Do Protein Powders Have Artificial Sweeteners?

Learn about artificial sweeteners used in whey proteins supplements such as sucralose, stevia or aspartame and their potential health risks.

Do Protein Powders Have Artificial Sweeteners?

Most whey protein supplements are artificially sweetened with sucralose and acesulfame potassium. These products are created through either a plant extract or chemical synthesis, meaning that even stevia is an artificial sweetener, despite companies labeling it as “natural”. This is beneficial for masking the bitterness of protein powders. An advantage of sucralose is that it does not break down in the body, meaning that the body does not absorb unnecessary sucralose compounds.

The reason stevia gained popularity was not because it was better than the other sweeteners, but because it came from a plant. Stevia is sold as a dietary supplement, which has lower safety standards than other products. In fact, stevia was originally considered unsuitable for use in the United States due to the lack of scientific studies. Aspartame contains two amino acids as ingredients and is the most controversial sugar substitute of the four mentioned here.

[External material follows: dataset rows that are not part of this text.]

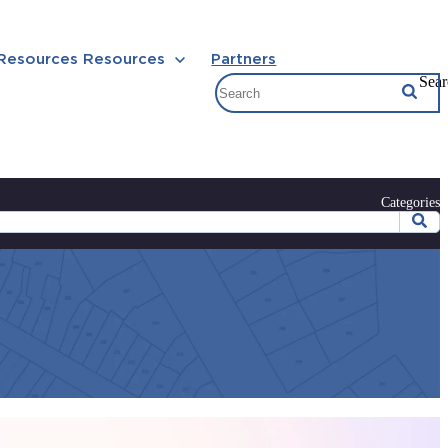
 Resources
Resources
Partners
Sear
Categories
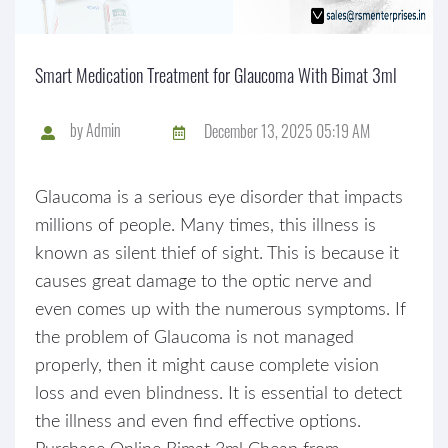
Smart Medication Treatment for Glaucoma With Bimat 3ml
by
Admin
December 13, 2025 05:19 AM
Glaucoma is a serious eye disorder that impacts
millions of people. Many times, this illness is
known as silent thief of sight. This is because it
causes great damage to the optic nerve and
even comes up with the numerous symptoms. If
the problem of Glaucoma is not managed
properly, then it might cause complete vision
loss and even blindness. It is essential to detect
the illness and even find effective options.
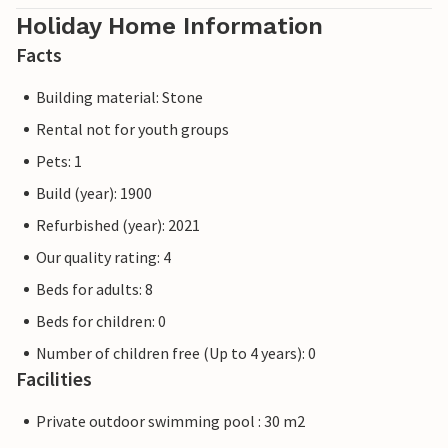
Holiday Home Information
Facts
Building material: Stone
Rental not for youth groups
Pets: 1
Build (year): 1900
Refurbished (year): 2021
Our quality rating: 4
Beds for adults: 8
Beds for children: 0
Number of children free (Up to 4 years): 0
Facilities
Private outdoor swimming pool : 30 m2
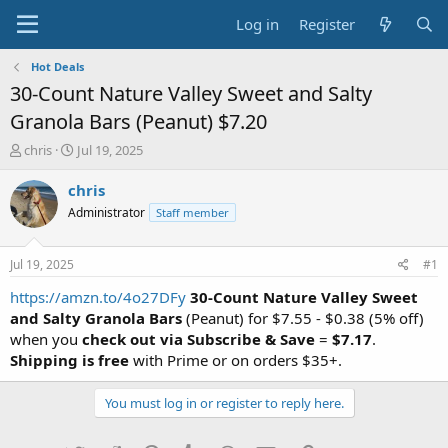
Log in
Register
Hot Deals
30-Count Nature Valley Sweet and Salty
Granola Bars (Peanut) $7.20
T
S
chris
Jul 19, 2025
h
t
r
a
chris
e
r
Administrator
Staff member
a
t
d
d
s
a
Jul 19, 2025
#1
t
t
a
e
https://amzn.to/4o27DFy
30-Count Nature Valley Sweet
r
and Salty Granola Bars
(Peanut) for $7.55 - $0.38 (5% off)
t
when you
check out via Subscribe & Save
=
$7.17
.
e
Shipping is free
with Prime or on orders $35+.
r
You must log in or register to reply here.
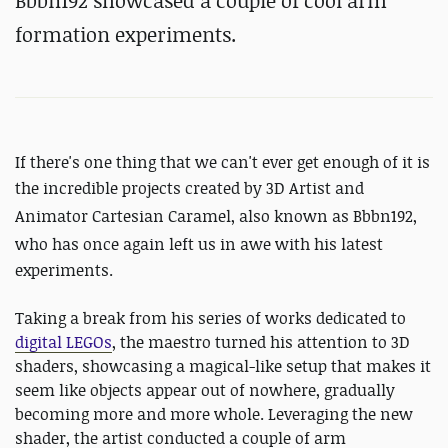
Bbbn192 showcased a couple of cool arm
formation experiments.
If there's one thing that we can't ever get enough of it is
the incredible projects created by
3D Artist and
Animator Cartesian Caramel, also known as Bbbn192,
who has
once again left us in awe with his latest
experiments.
Taking a break from his series of works dedicated to
digital LEGOs
, the maestro turned his attention to 3D
shaders, showcasing a magical-like setup that makes it
seem like objects appear out of nowhere, gradually
becoming more and more whole. Leveraging the new
shader, the artist conducted a couple of arm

Because of this controversy, many protein powders have stopped using it and now use acesulfame potassium and sucralose instead. To be on the safe side, it is recommended to buy a protein powder that does not contain aspartame. For example, sucralose tastes much better when combined with acesulfame potassium. Organic vegan protein powder is an excellent choice for those looking for a strong foundation for healthy living.

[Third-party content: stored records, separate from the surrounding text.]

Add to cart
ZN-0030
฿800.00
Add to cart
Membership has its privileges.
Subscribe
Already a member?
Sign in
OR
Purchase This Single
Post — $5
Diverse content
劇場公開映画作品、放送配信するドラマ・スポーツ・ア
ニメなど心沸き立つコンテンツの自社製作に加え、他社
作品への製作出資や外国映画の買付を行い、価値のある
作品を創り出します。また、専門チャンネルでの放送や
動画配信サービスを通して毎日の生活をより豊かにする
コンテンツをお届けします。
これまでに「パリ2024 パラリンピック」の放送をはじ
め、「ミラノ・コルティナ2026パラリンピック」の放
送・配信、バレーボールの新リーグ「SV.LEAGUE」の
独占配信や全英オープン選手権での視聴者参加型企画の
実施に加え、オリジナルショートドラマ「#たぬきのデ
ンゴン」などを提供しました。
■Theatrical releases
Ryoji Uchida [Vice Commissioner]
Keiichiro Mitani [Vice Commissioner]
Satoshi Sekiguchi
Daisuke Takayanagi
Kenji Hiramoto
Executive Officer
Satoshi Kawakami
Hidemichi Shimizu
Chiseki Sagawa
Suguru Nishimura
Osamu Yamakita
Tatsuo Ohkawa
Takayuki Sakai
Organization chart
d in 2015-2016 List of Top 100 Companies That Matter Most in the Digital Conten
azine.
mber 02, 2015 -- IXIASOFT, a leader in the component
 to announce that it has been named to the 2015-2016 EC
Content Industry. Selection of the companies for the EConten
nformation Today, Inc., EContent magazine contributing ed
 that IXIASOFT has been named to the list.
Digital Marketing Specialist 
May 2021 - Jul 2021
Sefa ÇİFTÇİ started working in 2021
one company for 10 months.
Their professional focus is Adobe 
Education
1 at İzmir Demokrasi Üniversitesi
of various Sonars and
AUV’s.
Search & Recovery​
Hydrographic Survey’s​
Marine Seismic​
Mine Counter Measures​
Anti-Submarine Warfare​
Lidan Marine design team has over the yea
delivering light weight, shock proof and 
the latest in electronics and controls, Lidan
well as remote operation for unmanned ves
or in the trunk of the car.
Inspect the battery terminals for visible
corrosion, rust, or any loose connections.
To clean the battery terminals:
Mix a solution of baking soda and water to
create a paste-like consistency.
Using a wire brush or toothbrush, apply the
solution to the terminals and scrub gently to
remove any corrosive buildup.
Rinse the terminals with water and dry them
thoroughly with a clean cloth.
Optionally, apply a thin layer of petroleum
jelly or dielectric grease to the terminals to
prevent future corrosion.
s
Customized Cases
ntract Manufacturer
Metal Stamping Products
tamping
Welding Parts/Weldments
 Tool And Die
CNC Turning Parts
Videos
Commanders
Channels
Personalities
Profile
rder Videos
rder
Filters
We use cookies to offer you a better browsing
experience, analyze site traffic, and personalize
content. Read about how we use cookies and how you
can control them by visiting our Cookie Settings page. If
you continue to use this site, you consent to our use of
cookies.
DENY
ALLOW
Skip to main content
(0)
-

Orgain's organic vegan protein powder is one of the best products on the market today and offers a great-tasting protein shake. With more studies suggesting that artificial sweeteners may not be as harmless as we thought, many brands have chosen to eliminate artificial sweeteners from their products. Although hundreds of protein powders on the market claim to be free of artificial sweeteners and additives, not all of them are created equal. It should be noted that this is an observational study, which can only establish that there are associations.

At this time, researchers cannot prove a causal relationship between artificial sweeteners and cardiovascular disease. Transparent Labs is a brand known for being transparent about the ingredients in its products. Its grass-fed whey isolate is one of the cleanest protein supplements on the market and provides 25 grams of protein and 5.9 grams of branched chain amino acids (BCAAs) per two-tablespoon serving. BCAAs are essential amino acids leucine, isoleucine and valine.

Naked Nutrition pea protein is an excellent choice for those looking for a simple plant-based protein powder without artificial sweeteners, flavors or colors. Naked Nutrition uses a chemical-free mechanical water extraction process to provide pea protein powder with a higher amino acid profile and 27 grams of protein per two-tablespoon serving. It has the Informed Choice seal, which states that it does not contain prohibited substances and is safe for athletes. Despite its amino acid profile, it is not considered a complete functional protein due to its low methionine content; methionine is one of the nine essential amino acids needed to produce a complete protein.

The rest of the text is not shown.